CPU's natively use a language referred to as "Assembly", but which actually has many varieties particular to each CPU design. Regardless of variety of CPU, assembly is usually is about as reasonably "close to metal" as it gets.

It's literally communicating with the CPU directly in its own language. This makes it extremely fast to run, but laborious to code, and also somewhat "dangerous" in that with such low-level control, it's easy to mess things up.

This project takes an input of a text list of RISC-V assembly instructions (a "program") and pretends to be RISC-V CPU with those instructions loaded into it and being run on it. Useful for understanding, prototyping and building a RISC-V program.

CPU's are designed rather to run assembly that already "works", having been created programmatically (compiled or interpreted), by a higher level language that isn't going to give it things that make no sense (hopefully).

So there is not usually a lot of provisioning done in the design of the CPU to make it easy to watch it and its state carefully at a low level and examine how your assembly program is working, or not working.
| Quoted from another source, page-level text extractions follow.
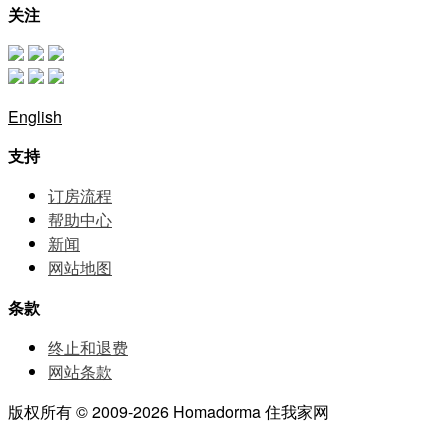
关注
English
支持
订房流程
帮助中⼼
新闻
网站地图
条款
终止和退费
网站条款
版权所有 © 2009-2026 Homadorma 住我家网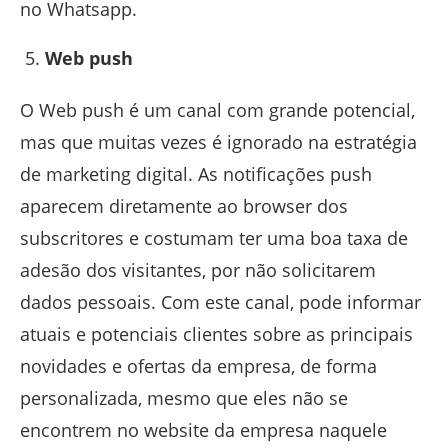
no Whatsapp.
Web push
O Web push é um canal com grande potencial,
mas que muitas vezes é ignorado na estratégia
de marketing digital. As notificações push
aparecem diretamente ao browser dos
subscritores e costumam ter uma boa taxa de
adesão dos visitantes, por não solicitarem
dados pessoais. Com este canal, pode informar
atuais e potenciais clientes sobre as principais
novidades e ofertas da empresa, de forma
personalizada, mesmo que eles não se
encontrem no website da empresa naquele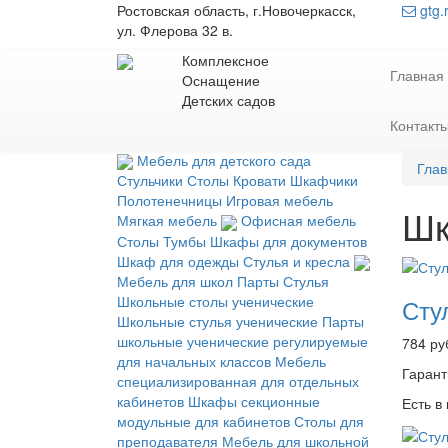
Ростовская область, г.Новочеркасск,
gtg.
ул. Флерова 32 в.
Комплексное
Главная
Оснащение
Детских садов
Контакт
Мебель для детского сада
Гла
Стульчики
Столы
Кровати
Шкафчики
Полотенечницы
Игровая мебель
Шк
Мягкая мебель
Офисная мебель
Столы
Тумбы
Шкафы для документов
Шкаф для одежды
Стулья и кресла
Мебель для школ
Парты
Стулья
Школьные столы ученические
Сту
Школьные стулья ученические
Парты
школьные ученические регулируемые
784 ру
для начальных классов
Мебель
Гарант
специализированная для отдельных
кабинетов
Шкафы секционные
Есть в
модульные для кабинетов
Столы для
преподавателя
Мебель для школьной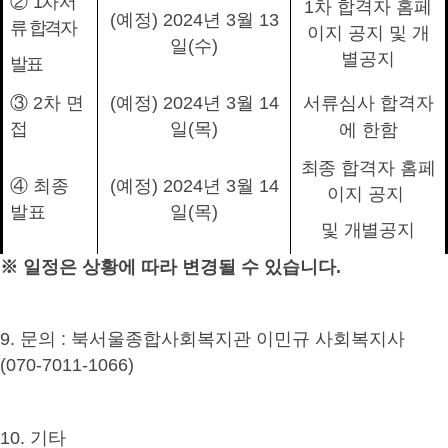
②
1
차 서
1
차 합격자 홈페
(
예정
) 2024
년
3
월
13
류 합격자
이지 공지
및 개
일
(수
)
별공지
발표
③
2
차 면
(
예정
) 2024
년
3
월
14
서류심사 합격자
접
일
(
목
)
에 한함
최종 합격자 홈페
④
최종
(
예정
) 2024
년
3
월
14
이지 공지
발표
일
(
목
)
및 개별공지
※
일정은 상황에 따라 변경될 수 있습니다
.
9.
문의
:
북서울종합사회복지관 이민규 사회복지사
(070-7011-1066)
10.
기타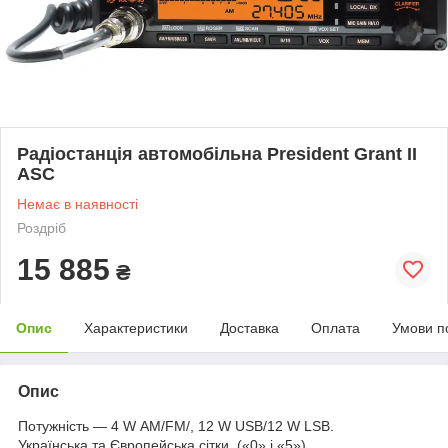
Радіостанція автомобільна President Grant II
ASC
Немає в наявності
Роздріб
15 885
₴
Опис
Характеристики
Доставка
Оплата
Умови п
Опис
Потужність — 4 W АМ/FM/, 12 W USB/12 W LSB.
Українська та Європейська сітки. («0» і «5»)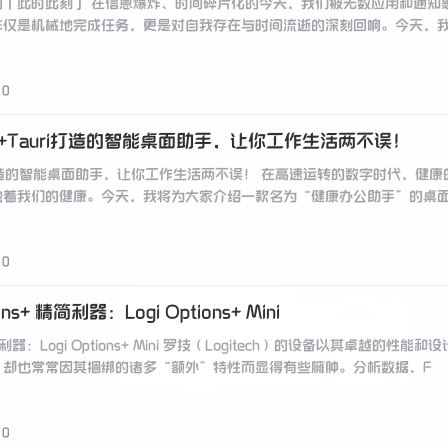
的「此时此刻」 在信息爆炸、时间碎片化的今天，我们被无数应用和通知
仅是机械地完成任务，更是对自我存在与时间流逝的深刻回响。今天，我想带
0
st+Tauri打造的智能桌面助手，让你工作生活两不误！
uri打造的智能桌面助手，让你工作生活两不误！ 在高速运转的数字时代，
着我们的健康。今天，我将为大家介绍一款名为“健康办公助手”的桌面应用
0
ns+ 精简利器：Logi Options+ Mini
精简利器：Logi Options+ Mini 罗技（Logitech）的设备以其卓越的
，却也常常因其捆绑的诸多“额外”特性而显得有些臃肿。分析数据、F
0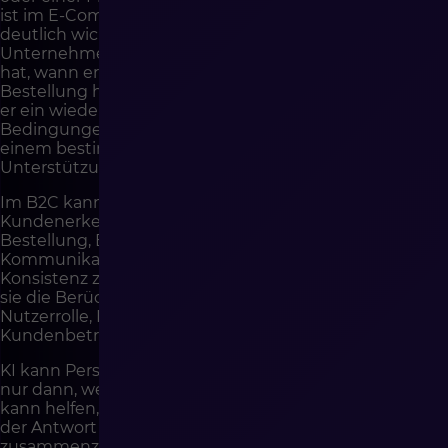
ist im E-Commerce die Personalisierung des Kontexts
deutlich wichtiger. Der Kunde möchte, dass das
Unternehmen seine Situation versteht: was er gekauft
hat, wann er gekauft hat, welchen Status seine
Bestellung hat, welche früheren Anfragen er hatte, ob
er ein wiederkehrender Kunde ist, ob er individuelle
Bedingungen hat, ob er im B2B handelt, ob er auf
einem bestimmten Markt kauft und welche Art von
Unterstützung er benötigt.
Im B2C kann Personalisierung des Service schnellere
Kundenerkennung, Anpassung der Antwort an die
Bestellung, Empfehlung einer Lösung,
Kommunikationssprache, Zugriff auf Kaufhistorie und
Konsistenz zwischen Kanälen bedeuten. Im B2B kann
sie die Berücksichtigung von Preisliste, Vertrag,
Nutzerrolle, Limits, Zusammenarbeitshistorie,
Kundenbetreuer und Freigabeprozess bedeuten.
KI kann Personalisierung des Service unterstützen, aber
nur dann, wenn sie Daten verantwortungsvoll nutzt. Sie
kann helfen, die Kundenhistorie zu verstehen, den Ton
der Antwort vorzuschlagen, frühere Anfragen
zusammenzufassen, das Kundensegment zu erkennen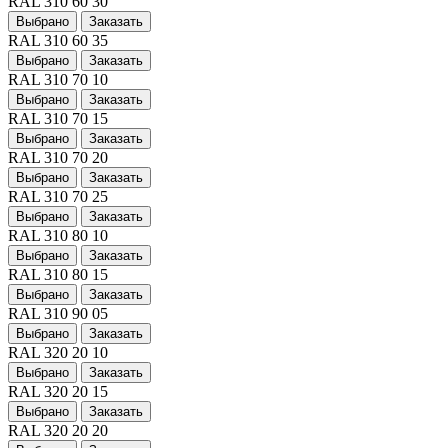
RAL 310 60 30
Выбрано
Заказать
RAL 310 60 35
Выбрано
Заказать
RAL 310 70 10
Выбрано
Заказать
RAL 310 70 15
Выбрано
Заказать
RAL 310 70 20
Выбрано
Заказать
RAL 310 70 25
Выбрано
Заказать
RAL 310 80 10
Выбрано
Заказать
RAL 310 80 15
Выбрано
Заказать
RAL 310 90 05
Выбрано
Заказать
RAL 320 20 10
Выбрано
Заказать
RAL 320 20 15
Выбрано
Заказать
RAL 320 20 20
Emulation eases this.

3 comments

> CPU’s natively use a language referred to as “Assembly”, b

Strictly, CPUs use machine code. Assembly targeting a particular CPU is a very thin more-human-readable abstraction around the underlying machine code, but it is not, itself, what the CPU executes. That’s why “assemblers” exist – they are compilers from assembly language to machine code (though, because assembly is a very thin abstraction, they are much simpler than most other compilers.)

Agree. And deeper than that may be microcode, which we rarely see or reason about, and while may very much be there is rarely of practical use. (Ie, when learning, the distinctions may be somewhat an impediment without payoff.)
Would calling "Assembly" a CPU's frontend language be correct?

The same way as it is in compilers

This is a well writed explanation!

I wrote a short news about the emulator on the french collaborative website linuxfr.org (see https://linuxfr.org/news/un-emulateur-et-un-desassembleur-ri...)

I would like to translate your comment and add it. Can I ?

Wow this is beyond helpful. Thank you so much for taking the time to explain this so thoroughly.